A violent swing of his arm threw the scissors to the far side of the room. The action sent a raft of pain shooting up his arm. It produced an involuntary grimace as he clamped a hand over the throbbing wound and felt the blood pulsing from it to seep between his fingers, warm and sticky.
“You crazy little fool!” He glared at Maggie, holding his bloodied arm. In the state she was in, there was no hope of reasoning with her, but he couldn’t blame her for the bitter hatred she felt over what they’d done. He scooped his hat off the floor and jammed it onto his head as he turned and walked out, blood dripping from the ends of his fingers.
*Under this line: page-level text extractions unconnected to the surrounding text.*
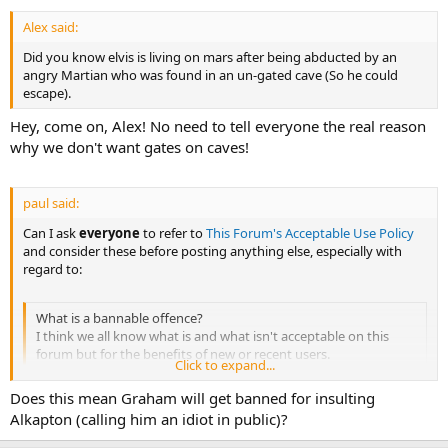
Alex said:
Did you know elvis is living on mars after being abducted by an
angry Martian who was found in an un-gated cave (So he could
escape).
Hey, come on, Alex! No need to tell everyone the real reason
why we don't want gates on caves!
paul said:
Can I ask
everyone
to refer to
This Forum's Acceptable Use Policy
and consider these before posting anything else, especially with
regard to:
What is a bannable offence?
I think we all know what is and what isn't acceptable on this
forum but for the benefits of new or recent users.
Click to expand...
Trolling and malicious hijacking of topics.
Does this mean Graham will get banned for insulting
Personal insults/attacks/threats - we're all adults, keep it civil.
Alkapton (calling him an idiot in public)?
Arguing with moderator's decisions on the public forum. Feel
free to contact the mod team if you disagree with a decision but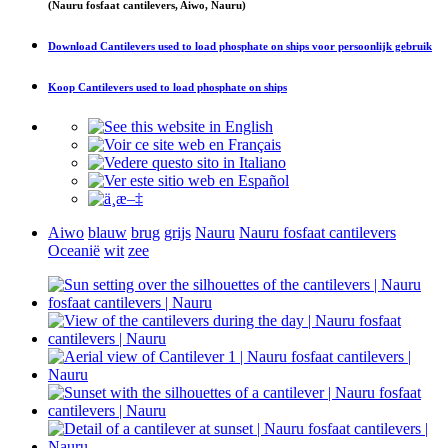
(Nauru fosfaat cantilevers, Aiwo, Nauru)
Download
Cantilevers used to load phosphate on ships
voor persoonlijk gebruik
Koop
Cantilevers used to load phosphate on ships
Aiwo
blauw
brug
grijs
Nauru
Nauru fosfaat cantilevers
Oceanië
wit
zee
In the cab of the truck, Chase pulled the handkerchief from his back pocket and wrapped it around his arm just below the elbow. Holding one end in his teeth, he pulled the knot tight in an effort to apply pressure to the wound and stem the flow of blood. His whole arm felt like it was on fire.
When he finally arrived at the Triple C, he was gritting his teeth against the pain. He drove directly to the first-aid dispensary and parked in front of it. The bleeding had practically stopped, but the bottom half of his sleeve was saturated with blood and it had started to cake on his hand and fingers. He climbed out of the truck, gingerly holding his forearm.
“Hey, Chase!” Buck came trotting toward him. “Webb’s been looking for you. Where have you been?” Then he noticed Chase’s arm and the questioning smile was wiped from his face. “Holy shit! What did you do to your arm?”
Chase ignored the questions and continued on his way to the first-aid office. “Come on inside and help me get it fixed up.” Buck hurried forward to open the door and Chase walked directly to the sink, tugging at the knotted handkerchief. When it was loose, he turned to Buck. “Rip the sleeve off at the elbow. The shirt’s ruined, anyway.” The front of it was all smeared with blood.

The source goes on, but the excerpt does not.